How much is a Nash-Healey worth in 2026?
From a concours judging perspective, the Nash-Healey occupies a singular position: it is the only American-registered production sports car of the early 1950s designed by a coachbuilder of genuine distinction, raced at Le Mans with factory support, and sold through conventional American dealer channels at a price that made it accessible to serious enthusiasts rather than only millionaires.

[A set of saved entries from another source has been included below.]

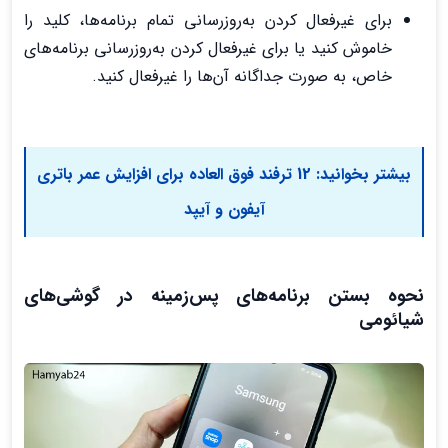
برای غیرفعال کردن به‌روزرسانی تمام برنامه‌ها، کلید را
خاموش کنید یا برای غیرفعال کردن به‌روزرسانی برنامه‌های
خاص، به صورت جداگانه آن‌ها را غیرفعال کنید.
بیشتر بخوانید:
12 ترفند فوق العاده برای افزایش عمر باتری
آیفون و آیپد
نحوه بستن برنامه‌های پس‌زمینه در گوشی‌های
شیائومی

The unrestored survivor in original livery — particularly a Le Mans specification or road-registered example with documented race history — is among the most historically compelling American cars of the decade.

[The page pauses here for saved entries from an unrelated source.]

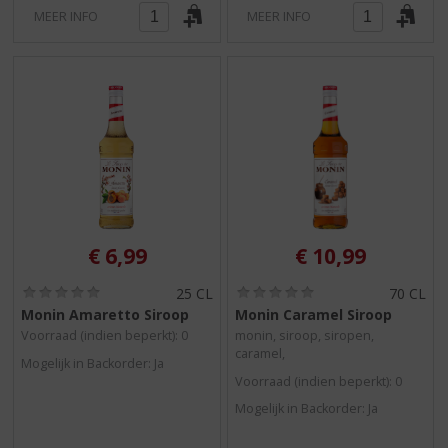
MEER INFO
MEER INFO
€
6,99
€
10,99
(
(
25 CL
70 CL
0
0
Monin Amaretto Siroop
Monin Caramel Siroop
,
,
Voorraad (indien beperkt): 0
monin, siroop, siropen,
0
0
caramel,
/
/
Mogelijk in Backorder: Ja
5
5
Voorraad (indien beperkt): 0
)
)
Mogelijk in Backorder: Ja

The Nash-Healey Partnership
The Nash-Healey was born from a conversation between Nash Motors' president George Mason and Donald Healey on the Queen Elizabeth ocean liner in 1949. Healey was returning from the US having failed to secure an American engine for his British sports cars; Mason was looking for a sports car that would enhance Nash's image with younger buyers. The partnership they agreed on during the crossing was as practical as it was elegant: Healey supplied the rolling chassis and engineering; Nash supplied the ambassador-series inline-six engine and the American dealer network. For 1953, Pinin Farina was engaged to restyle the body — creating one of the finest Italian-influenced American sports cars of the era.
Year and Body Style Guide
- 1951 (Healey design, roadster): 104 built, most historically significant. Nash Ambassador inline-six. Values: $75,000–$145,000.

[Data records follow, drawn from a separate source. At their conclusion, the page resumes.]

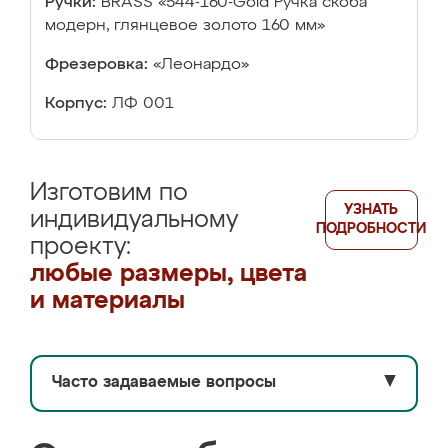
Ручки:
BRASS «544-160-Gold Ручка скоба
модерн, глянцевое золото 160 мм»
Фрезеровка:
«Леонардо»
Корпус:
ЛФ 001
Изготовим по
УЗНАТЬ
индивидуальному
ПОДРОБНОСТИ
проекту:
любые размеры, цвета
и материалы
Часто задаваемые вопросы
▼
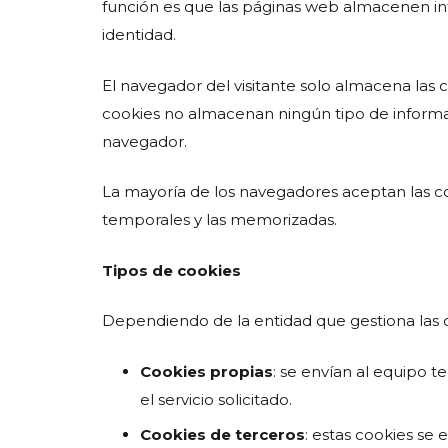
función es que las páginas web almacenen info
identidad.
El navegador del visitante solo almacena las
cookies no almacenan ningún tipo de informaci
navegador.
La mayoría de los navegadores aceptan las co
temporales y las memorizadas.
Tipos de cookies
Dependiendo de la entidad que gestiona las 
Cookies propias
: se envían al equipo t
el servicio solicitado.
Cookies de terceros
: estas cookies se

- 1952 (Healey design, roadster/coupe): 150 built, includes Le Mans competition period cars. Values: $80,000–$165,000.
- 1953 (Pinin Farina restyle): 162 built. The definitive Nash-Healey design. Values: $85,000–$185,000.
- 1954 (Pinin Farina, final year): 90 built — rarest production year. Values: $95,000–$200,000.
Authentication
The Nash-Healey Register, maintained through the Nash Car Club of America, documents all known examples with chassis numbers and production specifications. Healey chassis numbers and Nash body tags should be present and cross-referenceable. Le Mans competition provenance — if claimed — requires independent documentation through the Automobile Club de l'Ouest historical records, which are accessible to serious researchers. Among the marque registries, the Nash-Healey documentation chain is more complete than most American cars of the period, reflecting the small production numbers and organized club support since the 1960s.
"The Nash-Healey is what happens when a transatlantic negotiation produces a genuine sports car instead of a compromise. The Le Mans podium in 1952 is not a footnote — it is the defining achievement of a marque with 506 examples and one of the finest coachbuilding partnerships of the post-war decade."